Pages

Codility GenomicRangeQuery

Given a string representing a DNA sequence as a collection of 'A', 'C', 'G', 'T' letters, and number of subsequences in it, we should tell which is the minimal impact factor for each subsequence, where nucleotides A, C, G and T have impact factors of 1, 2, 3 and 4, respectively.

You could solve this problem on your own in the Codility Prefix Sum section.

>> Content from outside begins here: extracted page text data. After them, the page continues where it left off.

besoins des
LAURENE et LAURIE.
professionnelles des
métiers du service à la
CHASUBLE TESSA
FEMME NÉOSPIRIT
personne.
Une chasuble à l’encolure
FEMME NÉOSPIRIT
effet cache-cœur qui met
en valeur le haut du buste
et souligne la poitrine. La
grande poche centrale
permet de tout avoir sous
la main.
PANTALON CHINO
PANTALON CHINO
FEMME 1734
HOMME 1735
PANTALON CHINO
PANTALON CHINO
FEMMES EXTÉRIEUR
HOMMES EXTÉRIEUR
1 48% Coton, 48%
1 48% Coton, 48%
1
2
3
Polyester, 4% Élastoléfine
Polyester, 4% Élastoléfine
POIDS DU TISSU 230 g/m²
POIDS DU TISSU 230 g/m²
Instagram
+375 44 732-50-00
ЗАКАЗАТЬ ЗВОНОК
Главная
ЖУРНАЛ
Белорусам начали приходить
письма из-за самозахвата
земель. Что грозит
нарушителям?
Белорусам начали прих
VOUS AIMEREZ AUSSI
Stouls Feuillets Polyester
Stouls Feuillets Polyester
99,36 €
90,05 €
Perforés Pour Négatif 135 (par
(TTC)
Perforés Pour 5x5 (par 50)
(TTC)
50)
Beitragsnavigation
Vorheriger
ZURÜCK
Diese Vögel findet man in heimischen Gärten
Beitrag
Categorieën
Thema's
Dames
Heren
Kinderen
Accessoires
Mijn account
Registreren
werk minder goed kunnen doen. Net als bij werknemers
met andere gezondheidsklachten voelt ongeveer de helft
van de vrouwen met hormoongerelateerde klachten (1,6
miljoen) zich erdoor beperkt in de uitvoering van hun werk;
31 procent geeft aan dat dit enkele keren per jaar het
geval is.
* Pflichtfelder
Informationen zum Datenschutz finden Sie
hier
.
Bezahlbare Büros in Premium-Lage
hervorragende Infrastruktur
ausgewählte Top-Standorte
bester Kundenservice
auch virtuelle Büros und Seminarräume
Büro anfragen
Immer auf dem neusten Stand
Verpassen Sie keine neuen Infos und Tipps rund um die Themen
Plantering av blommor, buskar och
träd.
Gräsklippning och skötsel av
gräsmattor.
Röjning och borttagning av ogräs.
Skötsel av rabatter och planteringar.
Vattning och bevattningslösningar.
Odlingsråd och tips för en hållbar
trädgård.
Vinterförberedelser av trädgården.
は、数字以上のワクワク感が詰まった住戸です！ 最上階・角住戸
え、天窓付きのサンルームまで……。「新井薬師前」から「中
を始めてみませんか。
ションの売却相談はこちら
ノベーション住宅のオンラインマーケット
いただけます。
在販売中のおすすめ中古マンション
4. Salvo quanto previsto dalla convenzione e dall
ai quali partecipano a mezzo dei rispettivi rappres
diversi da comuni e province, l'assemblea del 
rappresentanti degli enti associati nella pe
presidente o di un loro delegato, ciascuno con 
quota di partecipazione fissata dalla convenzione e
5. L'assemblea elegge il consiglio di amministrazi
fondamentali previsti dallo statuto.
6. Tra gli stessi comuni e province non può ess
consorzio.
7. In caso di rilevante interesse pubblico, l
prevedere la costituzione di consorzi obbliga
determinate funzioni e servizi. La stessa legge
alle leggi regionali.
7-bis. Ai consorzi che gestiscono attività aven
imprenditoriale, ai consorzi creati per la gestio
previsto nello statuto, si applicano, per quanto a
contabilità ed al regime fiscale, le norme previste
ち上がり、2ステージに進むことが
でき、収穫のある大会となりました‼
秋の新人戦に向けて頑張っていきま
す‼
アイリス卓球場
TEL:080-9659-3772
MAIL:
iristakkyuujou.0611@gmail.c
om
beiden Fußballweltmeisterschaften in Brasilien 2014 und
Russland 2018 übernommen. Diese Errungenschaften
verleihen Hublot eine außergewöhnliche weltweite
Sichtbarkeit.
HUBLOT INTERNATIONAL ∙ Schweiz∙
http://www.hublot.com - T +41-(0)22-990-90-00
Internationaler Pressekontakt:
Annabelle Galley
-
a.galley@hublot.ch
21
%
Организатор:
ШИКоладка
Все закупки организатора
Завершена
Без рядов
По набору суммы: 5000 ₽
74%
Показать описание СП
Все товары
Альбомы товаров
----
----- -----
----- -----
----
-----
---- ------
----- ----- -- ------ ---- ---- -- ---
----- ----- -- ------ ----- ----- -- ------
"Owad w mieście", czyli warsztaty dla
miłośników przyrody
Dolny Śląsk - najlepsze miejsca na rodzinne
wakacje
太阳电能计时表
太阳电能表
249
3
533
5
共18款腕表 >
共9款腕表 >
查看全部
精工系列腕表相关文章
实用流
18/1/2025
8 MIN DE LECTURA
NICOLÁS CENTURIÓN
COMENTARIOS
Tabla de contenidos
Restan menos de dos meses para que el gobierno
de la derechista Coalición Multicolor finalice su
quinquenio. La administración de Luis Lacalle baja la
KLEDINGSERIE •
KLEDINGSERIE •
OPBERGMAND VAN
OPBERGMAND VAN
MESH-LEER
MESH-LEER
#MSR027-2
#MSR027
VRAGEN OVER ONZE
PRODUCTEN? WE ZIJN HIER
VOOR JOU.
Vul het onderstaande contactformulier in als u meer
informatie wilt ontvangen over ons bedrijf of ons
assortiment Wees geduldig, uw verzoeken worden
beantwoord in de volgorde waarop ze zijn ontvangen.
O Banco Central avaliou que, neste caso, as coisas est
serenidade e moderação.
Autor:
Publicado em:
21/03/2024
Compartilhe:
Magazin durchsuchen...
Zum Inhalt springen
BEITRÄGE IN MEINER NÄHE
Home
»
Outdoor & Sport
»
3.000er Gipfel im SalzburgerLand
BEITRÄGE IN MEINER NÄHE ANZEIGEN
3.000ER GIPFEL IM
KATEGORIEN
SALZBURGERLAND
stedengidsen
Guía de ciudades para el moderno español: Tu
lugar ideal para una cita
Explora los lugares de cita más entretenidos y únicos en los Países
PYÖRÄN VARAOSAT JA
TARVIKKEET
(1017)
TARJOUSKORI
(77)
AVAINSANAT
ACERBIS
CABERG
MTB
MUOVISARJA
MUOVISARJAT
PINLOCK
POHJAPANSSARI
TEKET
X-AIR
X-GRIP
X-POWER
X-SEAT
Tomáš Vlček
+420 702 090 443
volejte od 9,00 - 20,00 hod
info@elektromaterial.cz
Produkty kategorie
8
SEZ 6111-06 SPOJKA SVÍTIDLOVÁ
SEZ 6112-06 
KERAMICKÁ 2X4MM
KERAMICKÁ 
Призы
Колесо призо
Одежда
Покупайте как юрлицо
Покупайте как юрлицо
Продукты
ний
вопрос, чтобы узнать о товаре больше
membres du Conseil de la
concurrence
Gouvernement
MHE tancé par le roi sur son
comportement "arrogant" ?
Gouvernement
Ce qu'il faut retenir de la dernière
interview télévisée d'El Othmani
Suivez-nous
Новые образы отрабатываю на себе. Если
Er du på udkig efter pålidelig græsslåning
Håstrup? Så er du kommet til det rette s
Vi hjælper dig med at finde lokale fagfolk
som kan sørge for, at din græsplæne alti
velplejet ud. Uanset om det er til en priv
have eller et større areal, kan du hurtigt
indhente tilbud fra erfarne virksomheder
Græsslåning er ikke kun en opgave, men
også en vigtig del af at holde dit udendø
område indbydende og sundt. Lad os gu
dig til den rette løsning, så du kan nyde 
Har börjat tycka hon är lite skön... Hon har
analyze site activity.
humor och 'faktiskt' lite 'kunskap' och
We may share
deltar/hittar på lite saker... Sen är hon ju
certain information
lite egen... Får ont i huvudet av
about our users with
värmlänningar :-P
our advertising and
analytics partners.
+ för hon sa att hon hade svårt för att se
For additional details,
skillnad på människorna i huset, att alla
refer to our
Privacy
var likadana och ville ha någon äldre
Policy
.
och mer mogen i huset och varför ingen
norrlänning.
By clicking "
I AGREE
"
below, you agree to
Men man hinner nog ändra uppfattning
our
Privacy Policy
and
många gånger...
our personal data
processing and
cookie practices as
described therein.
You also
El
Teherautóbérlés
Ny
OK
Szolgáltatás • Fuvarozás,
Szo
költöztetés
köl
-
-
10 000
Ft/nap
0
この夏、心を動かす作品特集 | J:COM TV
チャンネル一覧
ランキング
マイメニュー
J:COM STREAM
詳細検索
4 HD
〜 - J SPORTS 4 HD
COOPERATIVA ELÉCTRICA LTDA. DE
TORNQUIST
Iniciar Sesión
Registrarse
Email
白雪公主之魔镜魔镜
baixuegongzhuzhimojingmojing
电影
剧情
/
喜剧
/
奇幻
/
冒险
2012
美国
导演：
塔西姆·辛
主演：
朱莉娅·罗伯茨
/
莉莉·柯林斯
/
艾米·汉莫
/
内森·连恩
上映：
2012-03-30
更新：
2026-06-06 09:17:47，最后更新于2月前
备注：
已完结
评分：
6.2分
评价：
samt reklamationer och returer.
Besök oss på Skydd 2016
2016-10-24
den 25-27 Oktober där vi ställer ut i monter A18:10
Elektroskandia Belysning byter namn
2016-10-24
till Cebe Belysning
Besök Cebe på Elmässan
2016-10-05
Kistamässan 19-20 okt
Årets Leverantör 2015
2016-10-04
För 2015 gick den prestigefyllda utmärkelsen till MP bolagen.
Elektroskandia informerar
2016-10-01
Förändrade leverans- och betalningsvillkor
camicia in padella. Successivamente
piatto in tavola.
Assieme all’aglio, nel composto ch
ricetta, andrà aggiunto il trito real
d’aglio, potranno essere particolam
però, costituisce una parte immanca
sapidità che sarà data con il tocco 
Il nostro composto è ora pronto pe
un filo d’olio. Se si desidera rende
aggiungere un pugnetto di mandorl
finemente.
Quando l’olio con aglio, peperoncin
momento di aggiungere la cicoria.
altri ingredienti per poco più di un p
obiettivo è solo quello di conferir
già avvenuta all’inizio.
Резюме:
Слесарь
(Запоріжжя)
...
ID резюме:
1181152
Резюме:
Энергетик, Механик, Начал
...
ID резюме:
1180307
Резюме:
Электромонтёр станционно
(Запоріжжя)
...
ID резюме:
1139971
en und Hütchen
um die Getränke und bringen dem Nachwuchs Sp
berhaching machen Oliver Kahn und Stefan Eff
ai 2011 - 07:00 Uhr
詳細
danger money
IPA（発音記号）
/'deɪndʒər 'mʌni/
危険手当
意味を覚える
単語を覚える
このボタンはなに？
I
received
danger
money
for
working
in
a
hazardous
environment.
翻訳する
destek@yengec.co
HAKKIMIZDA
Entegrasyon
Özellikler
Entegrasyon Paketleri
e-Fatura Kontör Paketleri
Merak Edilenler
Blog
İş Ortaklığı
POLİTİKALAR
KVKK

I have already given a couple of C++ solutions on a previous post, here I would just refactor the linear one to C++11.

Here is the Codility given test case, ported to GTest:
TEST(GenomicRangeQuery, Given)
{
    std::string dna { "CAGCCTA" };
    std::vector<int> first { 2, 5, 0 };
    std::vector<int> last { 4, 5, 6 };
    ASSERT_EQ(first.size(), last.size());

    std::vector<int> result = solution(dna, first, last);

    ASSERT_EQ(first.size(), result.size());
    EXPECT_EQ(2, result[0]); // 1
    EXPECT_EQ(4, result[1]);
    EXPECT_EQ(1, result[2]);
}
1. Subsequence 2, 4 is "GC", C has a lower impact factor, the result should be 2.
2. "T" leads to 4.
3. The full sequence has A's in it, so 1 is its minimal impact factor.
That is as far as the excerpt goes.